Psy 497 Human Services Capstone ( 4 credits)
Integration and synthesis of the skills and knowledge acquired in the Human Service Program. Students will develop a social service program encompassing needs assessment, program rationale, objectives, methods, activities, and a plan for program evaluation.
UPPER DIVISION CORE IN SOCIOLOGY:
Soc 304 Poverty, Family, and Policy ( 4 credits)
Examines contemporary poverty in the U.S. and its effects on family life. Focuses on the impact of racial and gender inequalities. Analyzes policy and legal approaches to poverty reduction, welfare reform, and family instability. Students compare successful and failed policies before exploring program development and policy analysis strategies. Students observe local decision-making groups and design a small-scale service-learning project. Prerequisite: Completion of all lower division general education requirements. Approved for general education (Synthesis)
Soc 310 Community Studies ( 4 credits)
Observation and analysis of American communities and their major social institutions. Examines cultural, political, and ecological influences in rural and urban regions. Prerequisite: Soc 204.
Soc 312 Sociology of the Family ( 4 credits)
Emphasis is on change sin structure, function, and character of the family resulting from its relationship to the larger society. Contemporary family is compared to historical and cross-cultural forms. Analysis of family issues, such as changing gender roles, divorce, single parents, domestic violence, and new roles for children and aged relatives. Prerequisite: Soc 204.

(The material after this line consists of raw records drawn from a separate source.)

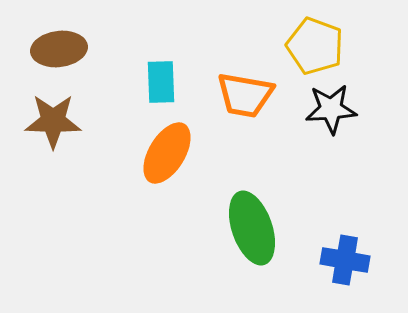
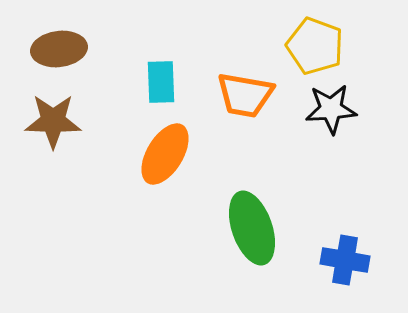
orange ellipse: moved 2 px left, 1 px down
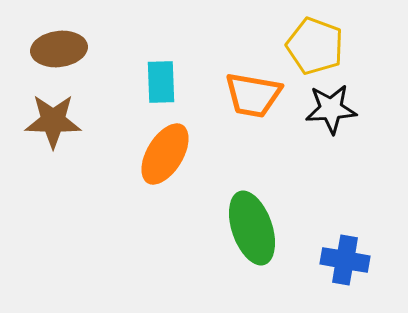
orange trapezoid: moved 8 px right
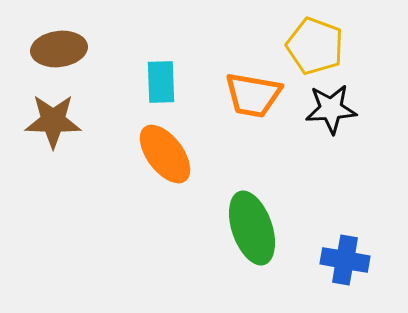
orange ellipse: rotated 68 degrees counterclockwise
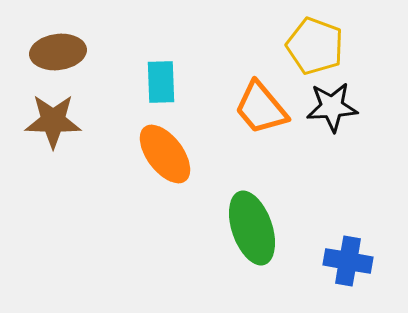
brown ellipse: moved 1 px left, 3 px down
orange trapezoid: moved 8 px right, 13 px down; rotated 40 degrees clockwise
black star: moved 1 px right, 2 px up
blue cross: moved 3 px right, 1 px down
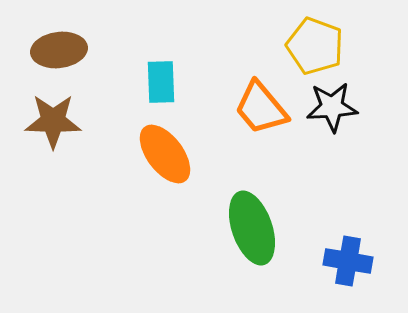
brown ellipse: moved 1 px right, 2 px up
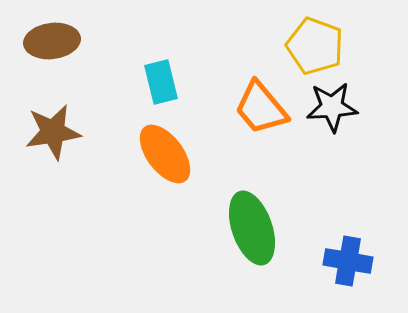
brown ellipse: moved 7 px left, 9 px up
cyan rectangle: rotated 12 degrees counterclockwise
brown star: moved 11 px down; rotated 10 degrees counterclockwise
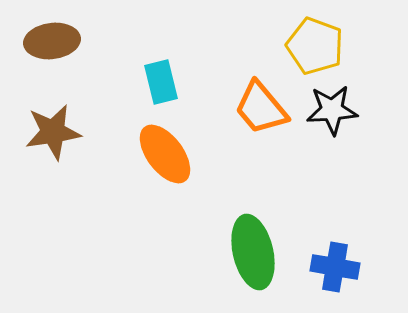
black star: moved 3 px down
green ellipse: moved 1 px right, 24 px down; rotated 6 degrees clockwise
blue cross: moved 13 px left, 6 px down
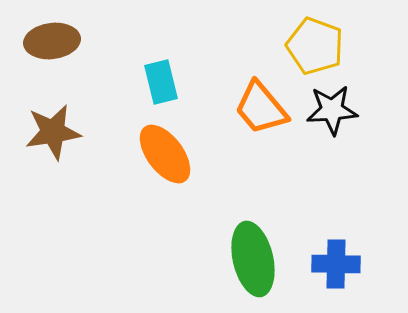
green ellipse: moved 7 px down
blue cross: moved 1 px right, 3 px up; rotated 9 degrees counterclockwise
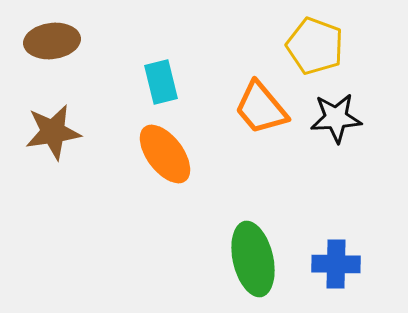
black star: moved 4 px right, 8 px down
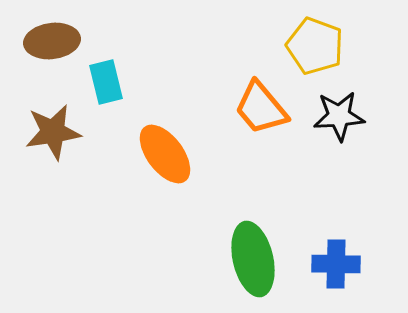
cyan rectangle: moved 55 px left
black star: moved 3 px right, 2 px up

SOC 444 Social Organization
Analyzes theory and research on formal organizations in contemporary societies. Examines sources and forms of power and authority, management ideologies, bureaucratic structures and processes, organizational change, relationships between organizations and other aspects of social structure. Particular attention given to special characteristics of nonprofit organizations and alternatives to bureaucracy. Prerequisite: SOC 204.